Discuss the spreadsheet application
Locked
dbuster
Posts: 1
Joined: Fri Nov 22, 2024 7:33 pm

[Dropped] Convert PDF to ODS

Post by dbuster »

I have received a PDF file that was derived from either a database or spreadsheet file. I would like to turn it into an Open Office spreadsheet. Is there a way to do this? Thanks.
Last edited by MrProgrammer on Tue Dec 10, 2024 6:37 pm, edited 1 time in total.
Reason: Dropped: Suggestions provided but no response from dbuster
dbuster, Open Office 4.1.14, Windows 11
User avatar
Hagar Delest
Moderator
Posts: 33629
Joined: Sun Oct 07, 2007 9:07 pm
Location: France

Re: Convert PDF to ODS

Post by Hagar Delest »

Hi and welcome to the forum!

Try a mere copy and paste, depending on how the PDF was made, the table structure may have been kept.
Printing the PDF as an image and then using an OCR application may give you some result.
Note: you can try with LibreOffice (at least a portable version), it may do better for the copy paste.
But that's much trouble, redoing the whole file may be quicker. Especially if copy-paste at least gives you series as rows or columns.
LibreOffice 25.2 on Linux Mint Debian Edition (LMDE 7 Gigi) and 25.2 portable on Windows 11.
Jan_J
Posts: 195
Joined: Wed Apr 29, 2009 1:42 pm
Location: Poland

Re: Convert PDF to ODS

Post by Jan_J »

Too many detailed problems arise to believe that PDF transformation produces reliable data.
One of them is custom font encoding.
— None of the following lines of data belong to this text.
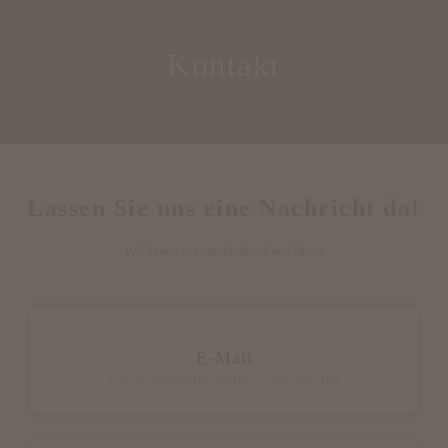
Kontakt
Lassen Sie uns eine Nachricht da!
Wir freuen uns auf Feedback und Ideen!
E-Mail
info@wilhelm-teppich-galerie.de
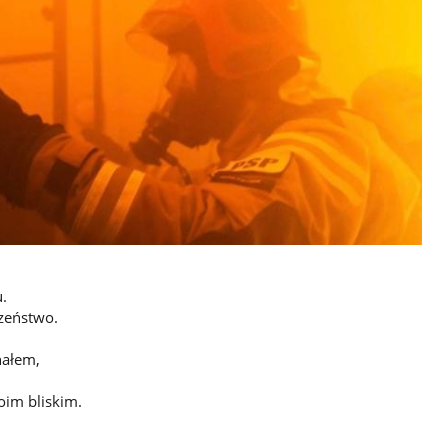
.
zeństwo.
nałem,
oim bliskim.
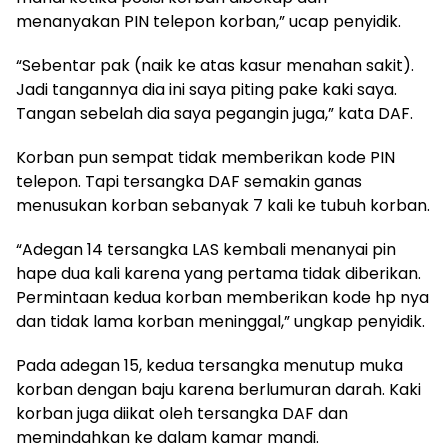
menanyakan PIN telepon korban,” ucap penyidik.
“Sebentar pak (naik ke atas kasur menahan sakit).
Jadi tangannya dia ini saya piting pake kaki saya.
Tangan sebelah dia saya pegangin juga,” kata DAF.
Korban pun sempat tidak memberikan kode PIN
telepon. Tapi tersangka DAF semakin ganas
menusukan korban sebanyak 7 kali ke tubuh korban.
“Adegan 14 tersangka LAS kembali menanyai pin
hape dua kali karena yang pertama tidak diberikan.
Permintaan kedua korban memberikan kode hp nya
dan tidak lama korban meninggal,” ungkap penyidik.
Pada adegan 15, kedua tersangka menutup muka
korban dengan baju karena berlumuran darah. Kaki
korban juga diikat oleh tersangka DAF dan
memindahkan ke dalam kamar mandi.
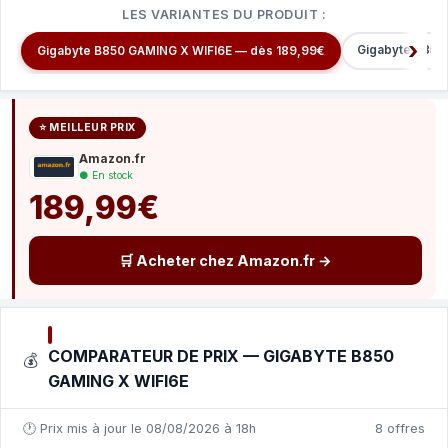
LES VARIANTES DU PRODUIT :
Gigabyte B850
Gigabyte B850 GAMING X WIFI6E — dès 189,99€
⭐ MEILLEUR PRIX
Amazon.fr
● En stock
189,99€
🛒 Acheter chez Amazon.fr →
COMPARATEUR DE PRIX — GIGABYTE B850
💰
GAMING X WIFI6E
🕐 Prix mis à jour le 08/08/2026 à 18h
8 offres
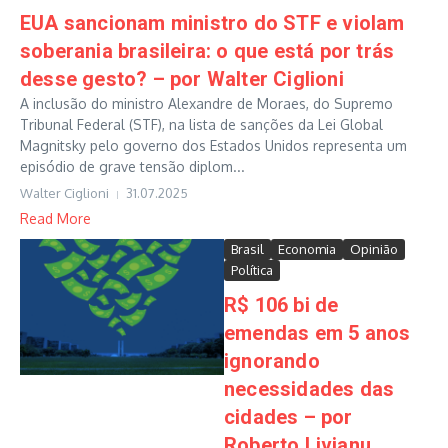
EUA sancionam ministro do STF e violam
soberania brasileira: o que está por trás
desse gesto? – por Walter Ciglioni
A inclusão do ministro Alexandre de Moraes, do Supremo
Tribunal Federal (STF), na lista de sanções da Lei Global
Magnitsky pelo governo dos Estados Unidos representa um
episódio de grave tensão diplom...
Walter Ciglioni
31.07.2025
Read More
Brasil
Economia
Opinião
Política
R$ 106 bi de
emendas em 5 anos
ignorando
necessidades das
cidades – por
Roberto Livianu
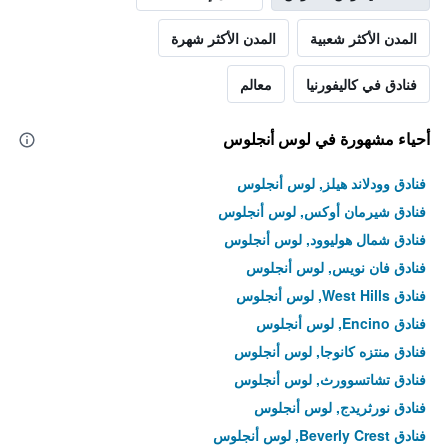
المدن الأكثر شعبية
المدن الأكثر شهرة
فنادق في كاليفورنيا
معالم
أحياء مشهورة في لوس أنجلوس
فنادق وودلاند هيلز, لوس أنجلوس
فنادق شيرمان أوكس, لوس أنجلوس
فنادق شمال هوليوود, لوس أنجلوس
فنادق فان نويس, لوس أنجلوس
فنادق West Hills, لوس أنجلوس
فنادق Encino, لوس أنجلوس
فنادق منتزه كانوجا, لوس أنجلوس
فنادق تشاتسوورث, لوس أنجلوس
فنادق نورثريدج, لوس أنجلوس
فنادق Beverly Crest, لوس أنجلوس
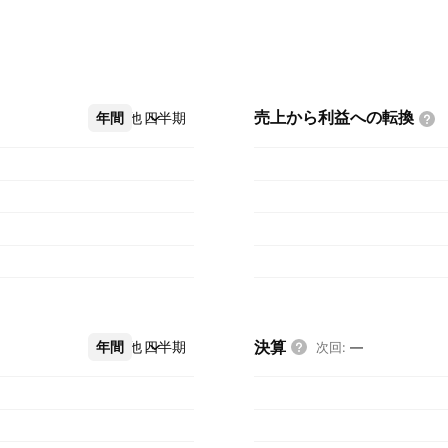
売上から利益への転換
年間
その他
四半期
決算
年間
その他
四半期
次回
:
—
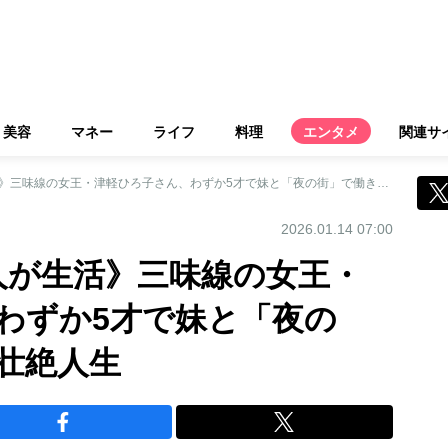
美容
マネー
ライフ
料理
エンタメ
関連サ
《馬小屋で家族4人が生活》三味線の女王・津軽ひろ子さん、わずか5才で妹と「夜の街」で働き始めた壮絶人生
2026.01.14 07:00
人が生活》三味線の女王・
わずか5才で妹と「夜の
壮絶人生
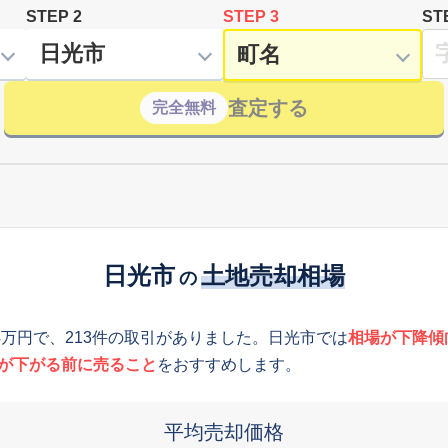
STEP 2
STEP 3
ST
査定する
完全無料
日光市
土地売却相場
の
4万円で、213件の取引がありました。日光市では
相場が下降傾
が下がる前に売ること
をおすすめします。
平均売却価格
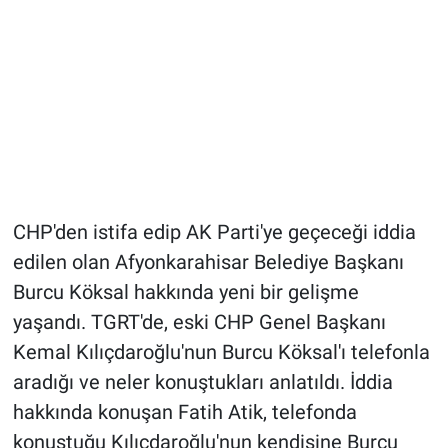
CHP'den istifa edip AK Parti'ye geçeceği iddia
edilen olan Afyonkarahisar Belediye Başkanı
Burcu Köksal hakkında yeni bir gelişme
yaşandı. TGRT'de, eski CHP Genel Başkanı
Kemal Kılıçdaroğlu'nun Burcu Köksal'ı telefonla
aradığı ve neler konuştukları anlatıldı. İddia
hakkında konuşan Fatih Atik, telefonda
konuştuğu Kılıçdaroğlu'nun kendisine Burcu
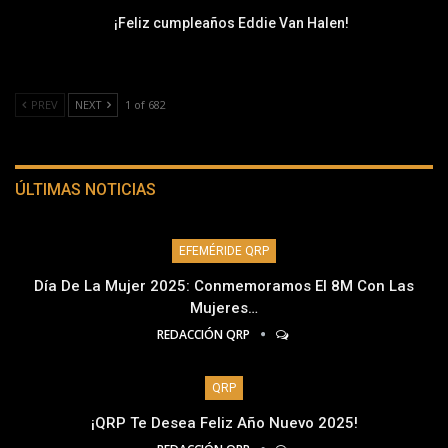
¡Feliz cumpleaños Eddie Van Halen!
PREV
NEXT
1 of 682
ÚLTIMAS NOTICIAS
EFEMÉRIDE QRP
Día De La Mujer 2025: Conmemoramos El 8M Con Las
Mujeres…
REDACCIÓN QRP
QRP
¡QRP Te Desea Feliz Año Nuevo 2025!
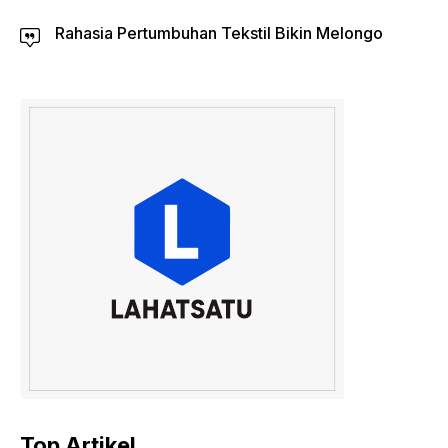
Rahasia Pertumbuhan Tekstil Bikin Melongo
Top Artikel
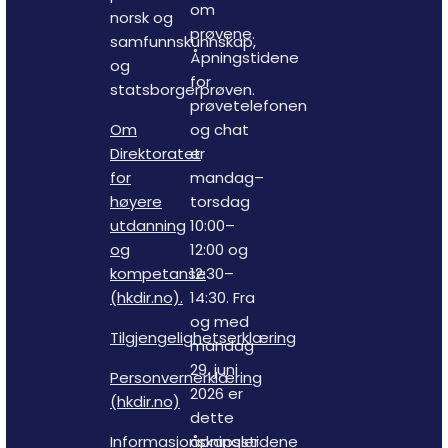
om
norsk og
prøvene.
samfunnskunnskap,
Åpningstidene
og
for
statsborgerprøven.
prøvetelefonen
Om
og chat
Direktoratet
er
for
mandag–
høyere
torsdag
utdanning
10:00–
og
12:00 og
kompetanse
12:30–
(hkdir.no).
14:30. Fra
og med
Tilgjengelighetserklæring
mandag
29. juni
Personvernerklæring
2026 er
(hkdir.no)
dette
Informasjonskapsler
åpningstidene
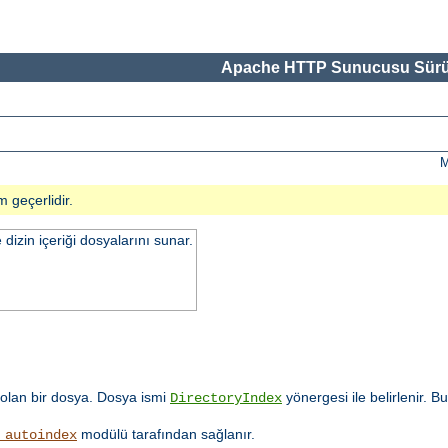
Apache HTTP Sunucusu Sürü
M
m geçerlidir.
 dizin içeriği dosyalarını sunar.
olan bir dosya. Dosya ismi
yönergesi ile belirlenir. B
DirectoryIndex
modülü tarafından sağlanır.
_autoindex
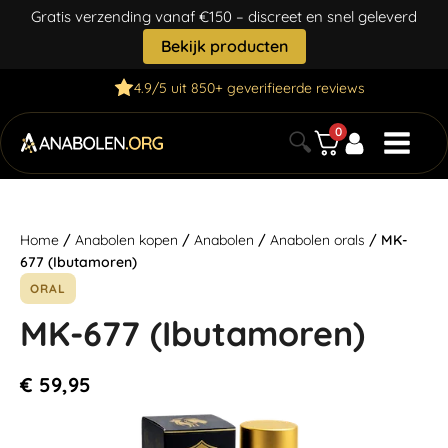
Gratis verzending vanaf €150 – discreet en snel geleverd
Bekijk producten
4.9/5 uit 850+ geverifieerde reviews
0
🔍
Home
/
Anabolen kopen
/
Anabolen
/
Anabolen orals
/ MK-
677 (Ibutamoren)
ORAL
MK-677 (Ibutamoren)
€
59,95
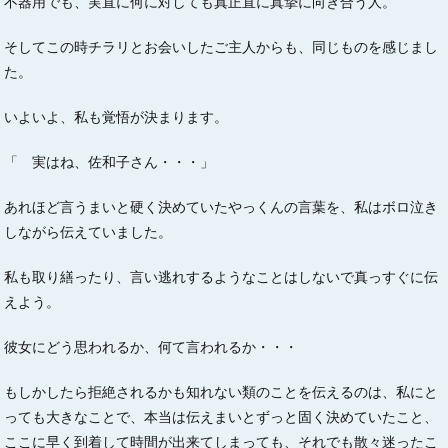
不器用でも、実直に何に対しても真正直に真摯に向き合う人。
そしてこの時チラリとお会いしたご主人からも、同じものを感じまし
た。
いよいよ、私も覚悟が決まります。
「 実はね、佐和子さん・・・」
あれほど言うまいと硬く決めていたやっくんの言葉を、私はボロ泣き
しながら伝えていました。
私も取り繕ったり、言い逃れするようなことはしないで真っすぐに伝
えよう。
彼女にどう思われるか、何て言われるか・・・
もしかしたら拒絶されるかも知れない類のことを伝えるのは、私にと
っても大きなことで、本当は伝えまいとずっと固く決めていたこと、
ここに早く到着して時間が出来てしまっても、それでも散々迷ったこ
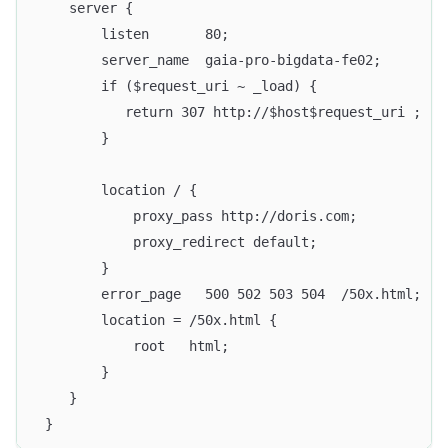
    server {
        listen       80;
        server_name  gaia-pro-bigdata-fe02;
        if ($request_uri ~ _load) {
           return 307 http://$host$request_uri ;
        }
        location / {
            proxy_pass http://doris.com;
            proxy_redirect default;
        }
        error_page   500 502 503 504  /50x.html;
        location = /50x.html {
            root   html;
        }
    }
 }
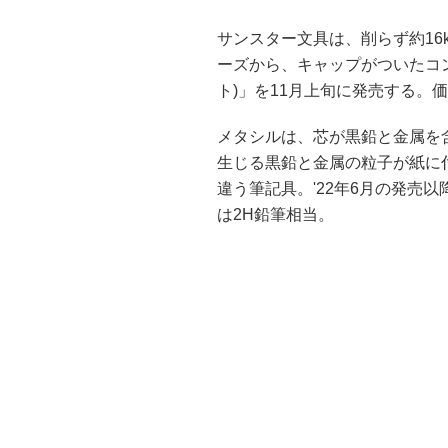
サンスター文具は、削らず約16k
ーズから、キャップがついたコンパク
ト)」を11月上旬に発売する。価格
メタシルは、芯が黒鉛と金属を
生じる黒鉛と金属の粒子が紙に
違う筆記具。'22年6月の発売
は2H鉛筆相当。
There is no evidence that characters in PDF document correspond to usual entry points of usual text encoding; let's say, unicode.
One of others is possibility of specifying translated location of objects.
However, in *simple* situations, extracting text from PDF, and/or Copy→Paste operations may go smooth.
JJ ∙ https://forum.openoffice.org/pl/
LO (26.2) ∙ Python (3.13|3.10) ∙ Unicode 17 ∙ LᴬTEX 2ε ∙ XML ∙ Unix tools ∙ Linux (Rocky|CentOS)
User avatar
RoryOF
Moderator
Posts: 35210
Joined: Sat Jan 31, 2009 9:30 pm
Location: Ireland

Re: Convert PDF to ODS

Post by RoryOF »

There is a linux utility pdftotext that may be of use, but be aware it does not always (for reasons I do not know) produce strictly linear text output. In the case of PDF book text, one can often find displaced chunks of text in the output file.
Apache OpenOffice 4.1.16 on Xubuntu 24.04.4 LTS
Locked